Perhaps wanting to avoid snapping a sensitive nerve right before the referendum took place, the court nimbly sidestepped the direct presidential election issue altogether, meaning that the question remained on the ballot. The explanation was that the cabinet was not of the three legal entities able to file a complaint on this issue.
"According to the [court] Senate's decision, the cabinet cannot participate in this issue," said Marianna Mochnáčová, the director of Court Chairman Milan Čič's office. "Therefore it didn't have the right to turn to the court." Mochnáčová added that in the Senate's view, the referendum process involves these three parties: the president as the authority who calls it, the Central Referendum Committee (ÚKR), and the Minister of Interior, who coordinates the state administration's carrying out of ÚKR's decisions.
But the whole affair is most likely not over, since all reactions from the cabinet indicate that it will bind Interior Minister Gustáv Krajči to resubmit the cabinet's contention that the vote is not legal -- especially if the public votes 'Yes' to a popular vote for the country's next president. One candidate who could be in the running for the spring 1998 election is current President Michal Kováč, a hated rival of Mečiar and the coalition.
The three ruling coalition parties didn't participate in the ten-day media campaign until the third day, among them Mečiar's Movement for a Democratic Slovakia (HZDS). Two out of three fused to submit any spots to Slovak Television, which sponsored free air time for parties to lobby voters.
The ultra-right Slovak National Party (SNS) said it delayed because the TV campaign's introduction was swaying the viewer to respond positively by highlighting the word 'Yes' too much; the HZDS claimed it was awaiting the Constitutional Court's decision before it moved on anything else.
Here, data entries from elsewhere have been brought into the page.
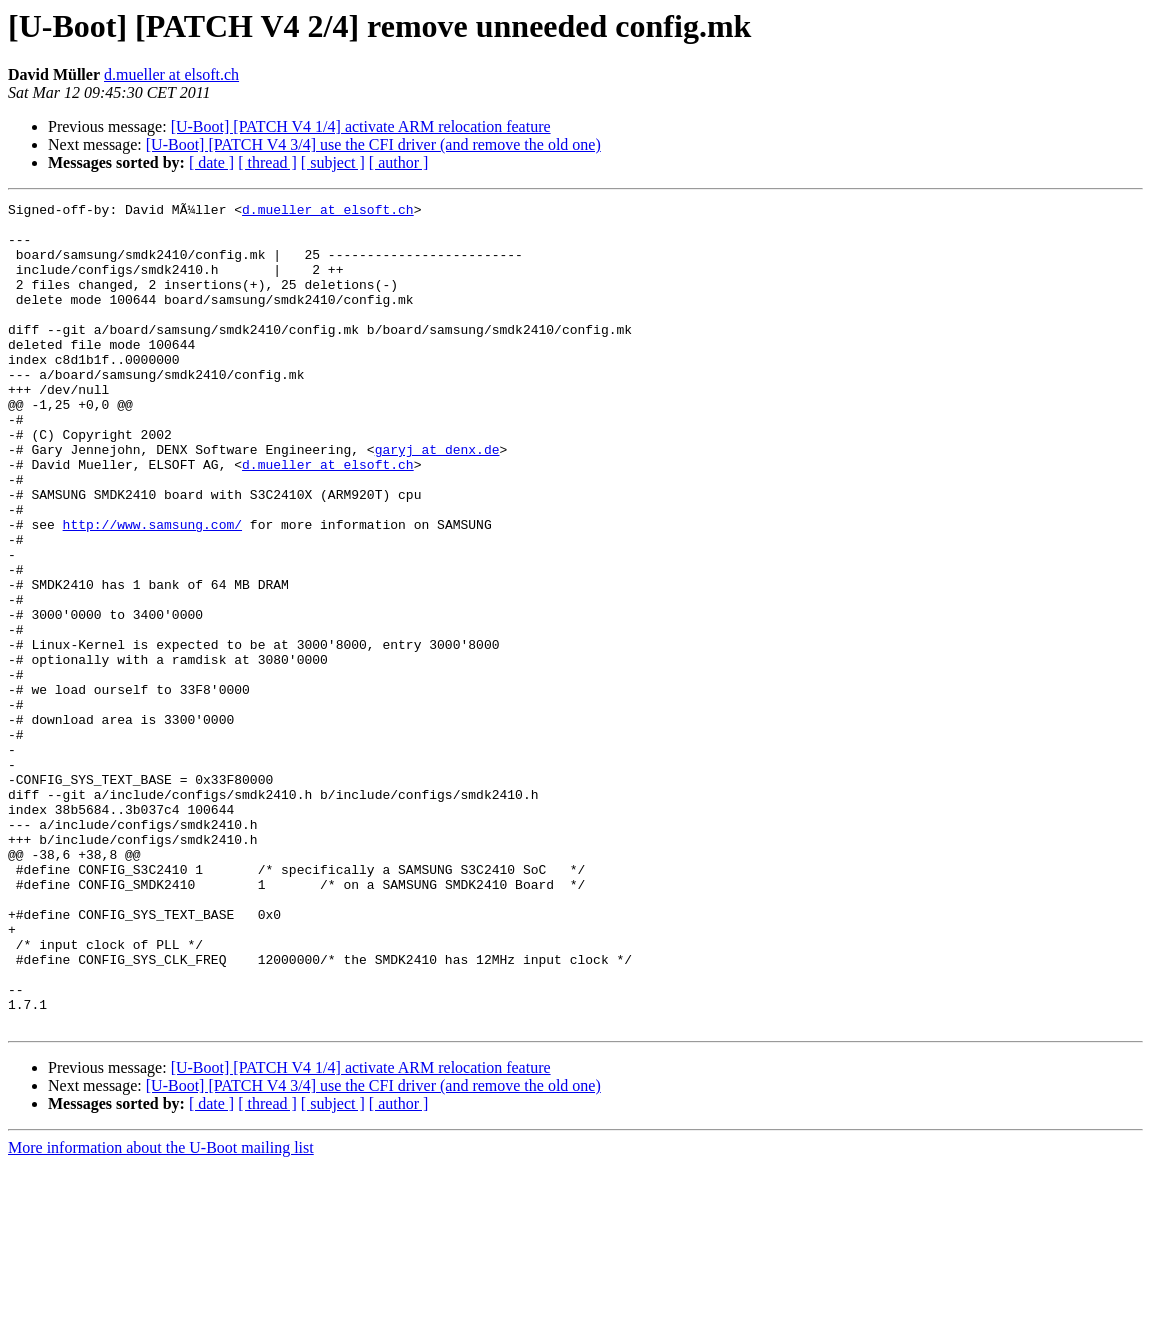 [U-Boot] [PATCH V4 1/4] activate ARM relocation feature (361, 126)
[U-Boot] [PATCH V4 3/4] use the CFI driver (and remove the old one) (373, 144)
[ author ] (399, 162)
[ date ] (211, 162)
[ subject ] (333, 162)
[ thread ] (267, 162)
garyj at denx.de (437, 500)
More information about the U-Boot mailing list (161, 1312)
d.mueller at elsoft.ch (171, 74)
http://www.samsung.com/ (152, 590) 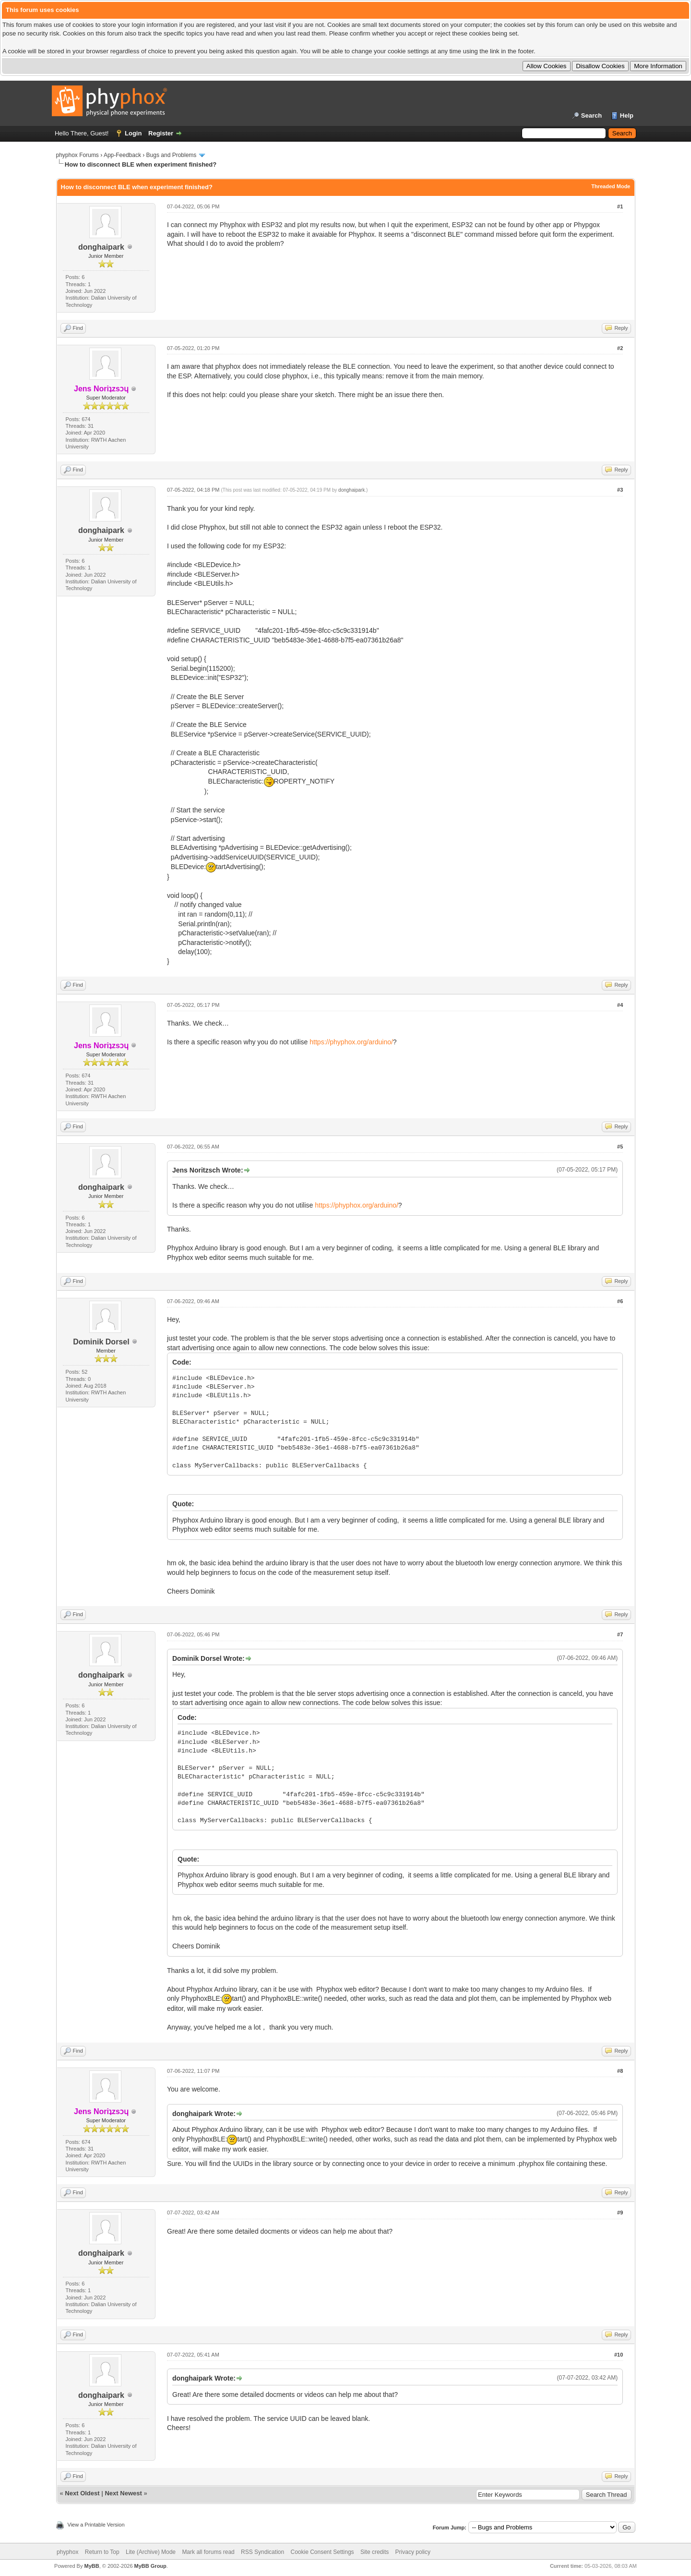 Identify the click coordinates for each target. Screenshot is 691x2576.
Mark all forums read (208, 2552)
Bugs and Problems (171, 155)
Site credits (374, 2552)
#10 (618, 2355)
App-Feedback (122, 155)
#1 (620, 206)
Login (133, 133)
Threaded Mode (610, 186)
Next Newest (123, 2493)
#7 (620, 1634)
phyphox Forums (77, 155)
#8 (620, 2071)
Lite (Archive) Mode (151, 2552)
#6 (620, 1301)
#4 (620, 1005)
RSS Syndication (262, 2552)
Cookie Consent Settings (322, 2552)
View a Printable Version (96, 2525)
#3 (620, 490)
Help (626, 115)
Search (591, 115)
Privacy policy (412, 2552)
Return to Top (102, 2552)
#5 (620, 1146)
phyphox (67, 2552)
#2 (620, 348)
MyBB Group (150, 2566)
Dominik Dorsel (101, 1342)
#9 (620, 2212)
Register (160, 133)
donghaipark (101, 247)
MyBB (91, 2566)
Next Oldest (82, 2493)
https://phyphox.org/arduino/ (351, 1042) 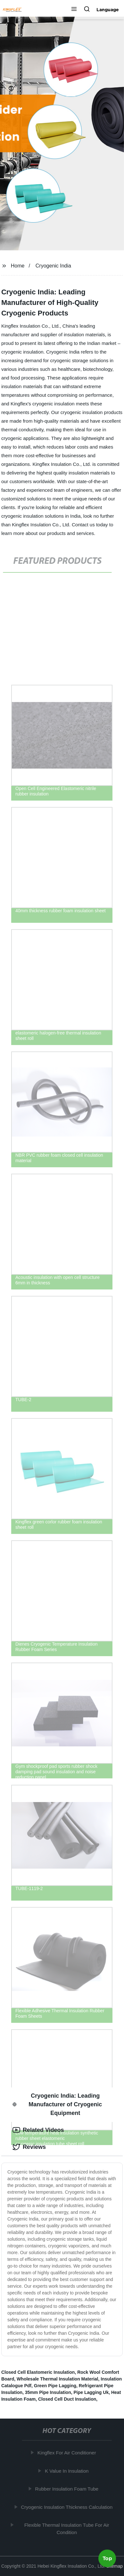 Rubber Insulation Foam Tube (68, 2489)
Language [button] (107, 9)
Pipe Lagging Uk (91, 2392)
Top (107, 2559)
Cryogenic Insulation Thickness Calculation (68, 2506)
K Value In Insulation (68, 2470)
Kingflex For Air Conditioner (68, 2452)
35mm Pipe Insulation (48, 2392)
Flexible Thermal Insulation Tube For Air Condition (68, 2528)
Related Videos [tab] (38, 2130)
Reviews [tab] (29, 2147)
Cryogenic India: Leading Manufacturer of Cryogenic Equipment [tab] (57, 2104)
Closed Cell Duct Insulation (67, 2399)
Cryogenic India (53, 265)
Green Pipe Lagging (55, 2385)
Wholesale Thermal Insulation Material (57, 2378)
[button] (74, 9)
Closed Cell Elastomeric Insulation (38, 2372)
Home (18, 265) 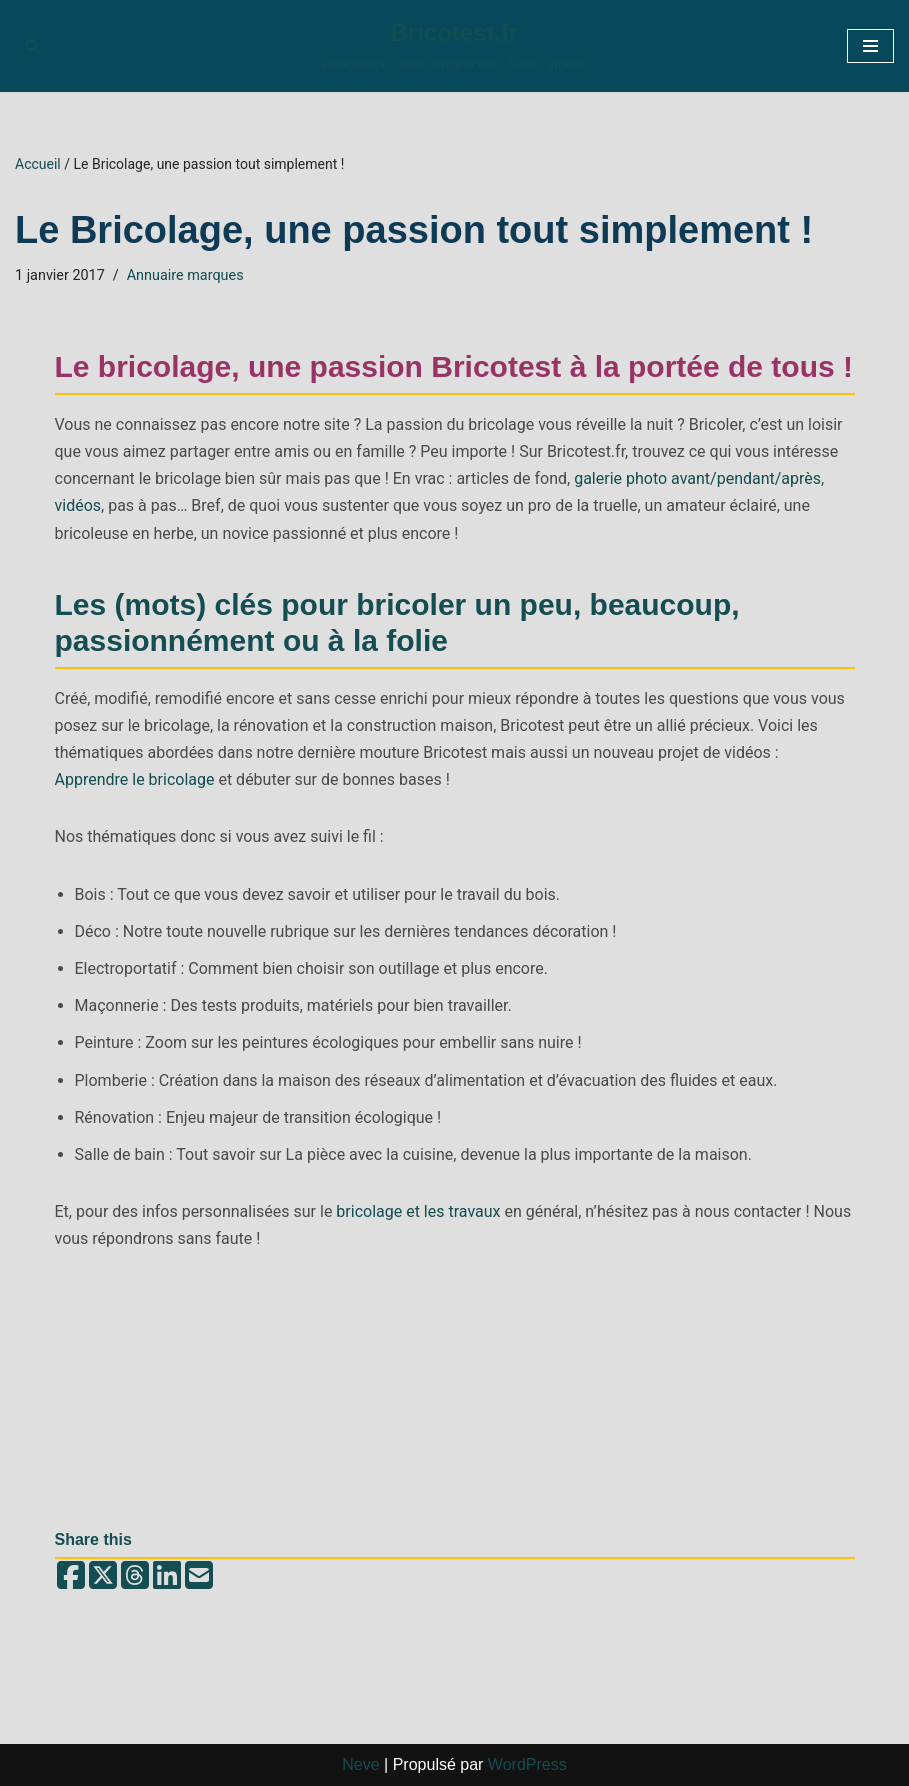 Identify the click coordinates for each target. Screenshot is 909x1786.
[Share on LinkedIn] (167, 1576)
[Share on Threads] (135, 1576)
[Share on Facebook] (71, 1576)
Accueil (38, 164)
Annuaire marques (185, 275)
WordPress (527, 1764)
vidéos (78, 505)
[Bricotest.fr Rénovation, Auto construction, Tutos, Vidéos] (454, 46)
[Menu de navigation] (870, 46)
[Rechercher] (32, 45)
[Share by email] (199, 1576)
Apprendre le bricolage (135, 779)
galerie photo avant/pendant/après (697, 478)
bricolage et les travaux (418, 1211)
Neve (360, 1764)
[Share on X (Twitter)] (103, 1576) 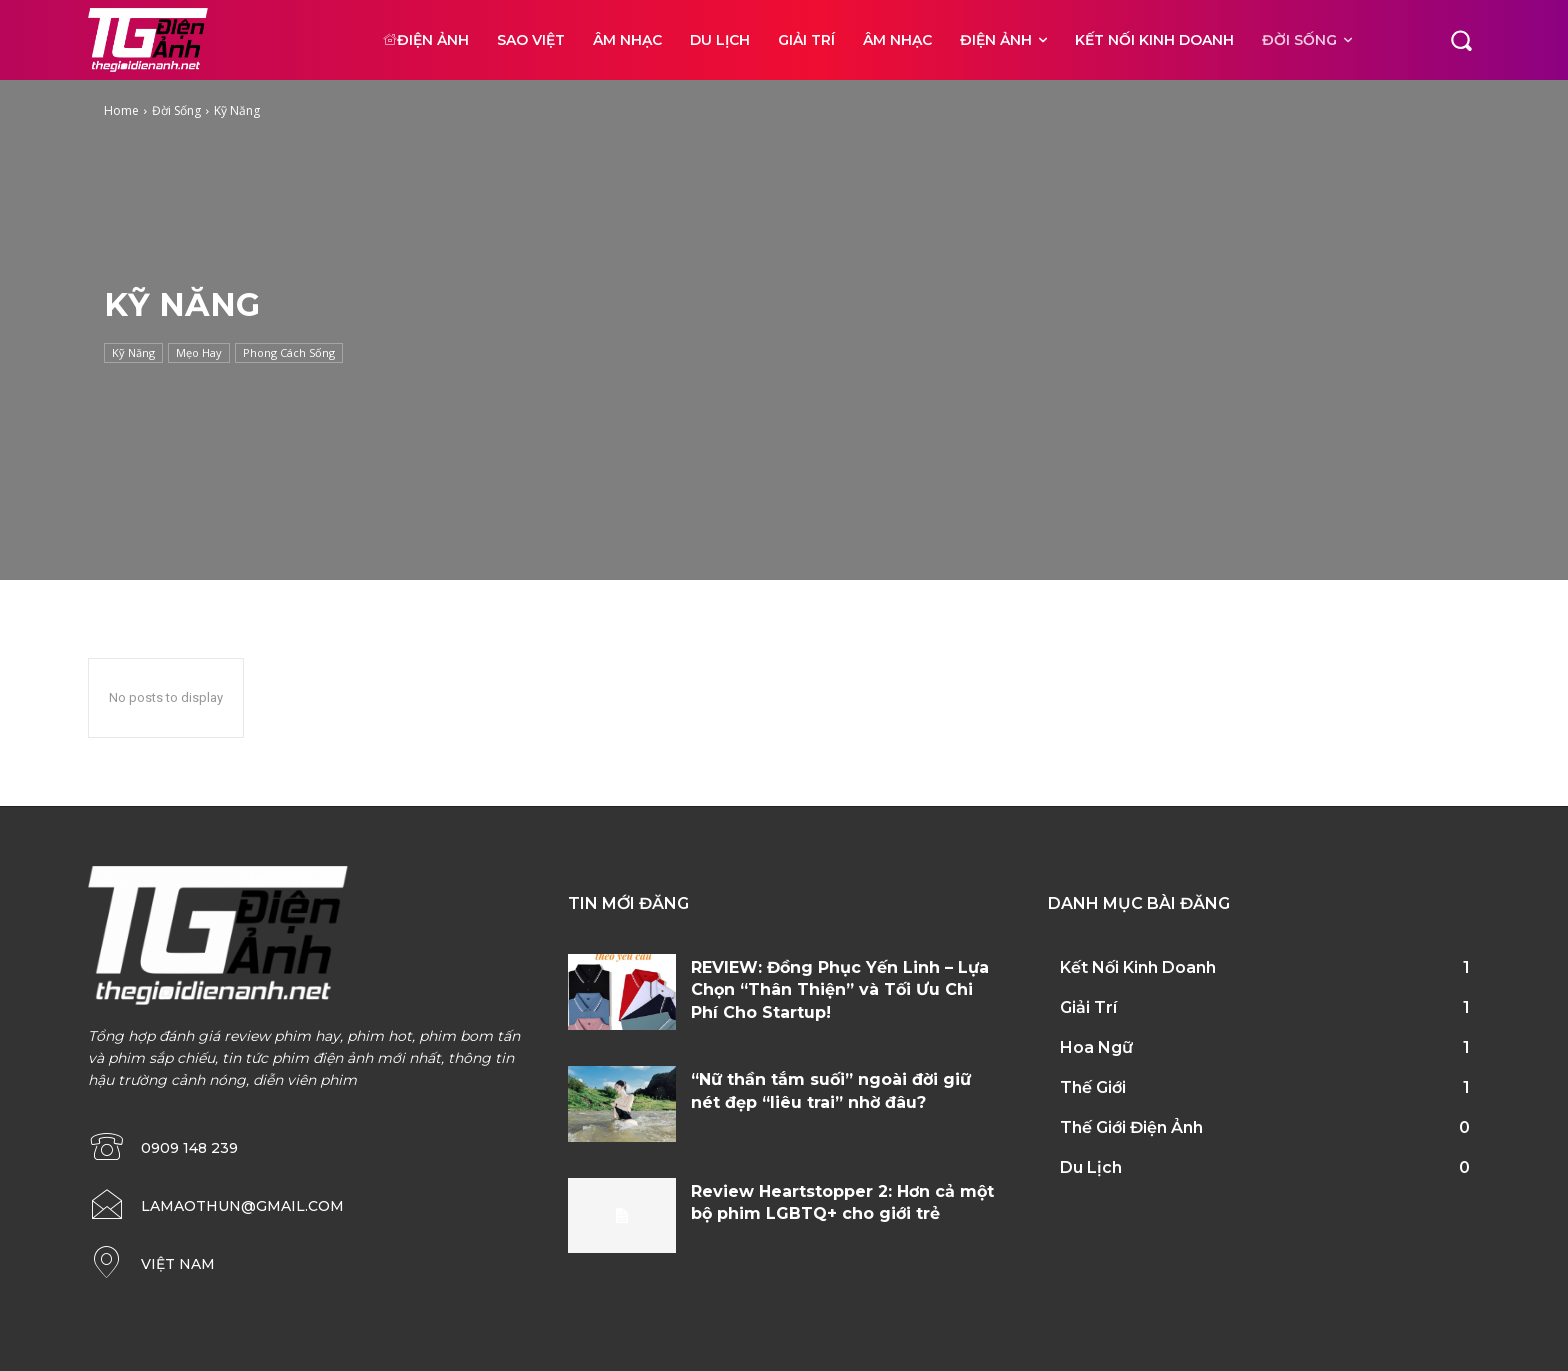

The so-called "Blue Coalition," a group of eight opposition parties which engineered a petition drive earlier this year to hold a referendum on direct presidential election, wasted no time in using the air time, adopting a common stance to each of the four questions. This alliance, headed by the Christian Democratic Movement (KDH) and the Democratic Union (DU) and joined by the Hungarian parties, recommended that their parties' voters respond 'Yes' to entering NATO (the first question) and to the direct presidential election (the fourth question) and ignore questions number 2 and 3 dealing with foreign troops and nuclear weapons on Slovak territory.
The Party of the Democratic Left (SDĹ) which is not part of the bloc, recommended its voters say 'Yes' to questions 1 and 4, 'No' to the second question and ignore the third.
Mečiar's HZDS recommended its voters say 'Yes' to the first question, 'No' to the fourth but left them with a free choice concerning questions number 2 and 3.
The easiest job seemed to fall to the fans of the ultra-right SNS and ultra-left Association of Slovak Workers (ZRS), both of whom are in Mečiar's government. Both parties recommended answering 'No' to all four questions.
Slovak President Michal Kováč (right) is praying that a 'Yes' vote on direct presidential elections will end up being valid, while Prime Minister Vladimír Mečiar and his cabinet have strongly indicated they will take the issue to court.